[Entries taken from a collection]
──────

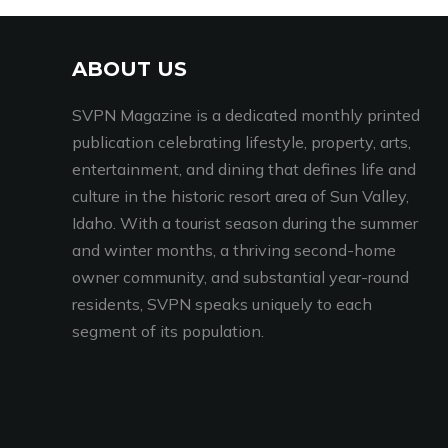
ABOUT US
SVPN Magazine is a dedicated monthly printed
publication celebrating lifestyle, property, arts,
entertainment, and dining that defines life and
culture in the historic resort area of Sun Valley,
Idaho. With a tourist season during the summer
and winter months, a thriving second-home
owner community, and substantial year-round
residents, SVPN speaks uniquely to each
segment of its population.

──────

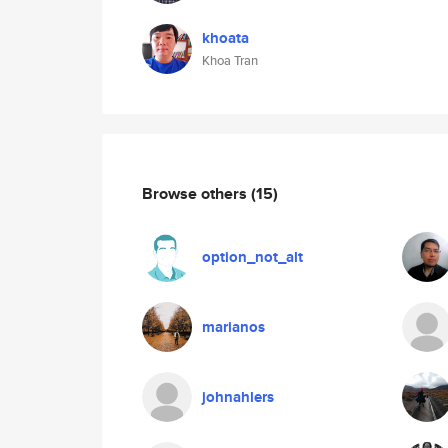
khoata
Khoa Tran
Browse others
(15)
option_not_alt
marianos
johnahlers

──────

**TASK ITEM**
From the data above, reproduce word for word the lines running from the line with "owner community, and substantial year-round" to the line with "segment of its population.", ends included.

**WRITTEN ANSWER**
owner community, and substantial year-round
residents, SVPN speaks uniquely to each
segment of its population.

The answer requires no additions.